Sanatçı: Alara Dizdaroğlu -
Sanatçı: Alara Dizdaroğlu, Nisan 2020, Maskeler- Bağlar Karışık Teknik

  İlkokulu yeni bitirdiğim 1979 yılında, şimdinin 6. sınıfında, haftada iki saat rehberlik dersimiz olurdu. Hala böyle bir ders var mı okullarda bilemiyorum. İstenen etkinlik sağlanamasa da önemli bir saat dilimiydi. Rehberlik hocamız, başarılı öğrencilerin başarı sırlarını paylaşmalarını istemişti. Kısa bir anket sonrası sınıfta şöyle bir sonuç çıkmıştı. Ne muazzam disiplin, ne uzun çalışma saatleri ne de üstün zeka, başarının ardındaki sırdı. Başarının ardında ki birinci öğe okulda öğrendiklerimizin yaşadığımız hayat ile bir bağ kurma becerimize bağlıydı. Bağ kurduğumuz bilgi kalıcıydı. Diğer öğrenilen şeyler bağlantı kurulamamışsa sınavdan sonra unutulup gitmekteydi. ikinci öğe çok ve disiplinle çalışmak, sonra doğum aylarımız, şans faktörü diye sıralanıyordu. Öğrenme psikolojisi ile ilgilenenler bu konu üzerinde çalışıyorlar. Her insan farklı yollardan öğrenip bağ kurar beyin her bireye özel eşsiz bir yönetim merkezi. Kendi nasıl bağ kurduğunuzu kendiniz keşfedebilirsiniz. Belki biraz da çocuklarınıza yardımcı olabilirsiniz.

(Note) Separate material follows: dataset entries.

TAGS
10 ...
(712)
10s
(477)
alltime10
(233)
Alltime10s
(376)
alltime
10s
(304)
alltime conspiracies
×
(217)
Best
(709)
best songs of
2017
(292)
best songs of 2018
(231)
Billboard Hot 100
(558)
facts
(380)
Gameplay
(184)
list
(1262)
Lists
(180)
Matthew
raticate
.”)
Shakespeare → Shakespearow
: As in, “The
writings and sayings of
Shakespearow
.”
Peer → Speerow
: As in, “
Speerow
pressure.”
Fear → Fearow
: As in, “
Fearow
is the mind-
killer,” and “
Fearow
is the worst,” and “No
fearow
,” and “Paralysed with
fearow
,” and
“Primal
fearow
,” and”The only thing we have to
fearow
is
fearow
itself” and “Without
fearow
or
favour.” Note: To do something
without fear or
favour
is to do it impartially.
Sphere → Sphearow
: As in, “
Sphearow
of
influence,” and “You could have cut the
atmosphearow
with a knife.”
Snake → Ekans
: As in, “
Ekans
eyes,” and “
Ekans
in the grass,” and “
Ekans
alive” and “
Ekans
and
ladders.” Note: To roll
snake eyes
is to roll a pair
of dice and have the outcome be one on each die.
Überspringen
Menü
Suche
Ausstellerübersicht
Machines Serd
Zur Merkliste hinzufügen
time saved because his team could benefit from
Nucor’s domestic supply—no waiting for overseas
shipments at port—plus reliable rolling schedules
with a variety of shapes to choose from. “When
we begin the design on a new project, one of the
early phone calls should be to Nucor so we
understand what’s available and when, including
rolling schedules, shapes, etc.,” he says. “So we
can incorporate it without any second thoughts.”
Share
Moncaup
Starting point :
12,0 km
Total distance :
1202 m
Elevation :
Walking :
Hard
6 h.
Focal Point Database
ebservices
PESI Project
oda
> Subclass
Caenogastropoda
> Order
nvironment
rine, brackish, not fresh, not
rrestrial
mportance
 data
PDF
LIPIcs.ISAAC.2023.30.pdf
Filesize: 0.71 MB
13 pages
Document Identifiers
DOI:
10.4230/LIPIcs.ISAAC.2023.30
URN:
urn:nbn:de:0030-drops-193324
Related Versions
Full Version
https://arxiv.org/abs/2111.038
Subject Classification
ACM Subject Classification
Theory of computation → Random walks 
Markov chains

Malcolm Cladwell'in çok popüler olan Outliers kitabında da bahsedilen 10 bin saat uzmanlaşma süresi, doğum ayınız, doğru zaman, doğru yer şans vs faktörler uzun uzun örneklenir. Ama bağ kurabilme konusu üzerinde durulmaz. Yemeğin püf noktasını söylemeyen tarifler gibi öğrenmeye ve okulda başarıya giden yolda rekabette avantajı saklamak için mi yapılır bilemiyorum. Çevremdeki pek çok çocukta kendi gözlemlerim üzerine yazıyorum. Okulda öğrendiğini doğada gören çocuğun, ilgisi uyanır ve merak eder. Böylelikle öğrenme yolunda ilk adımı atar. Matematik ve Fen konularının çoğu çocuğa korkunç görünmesinin sebebi soyut kalmalarıdır. 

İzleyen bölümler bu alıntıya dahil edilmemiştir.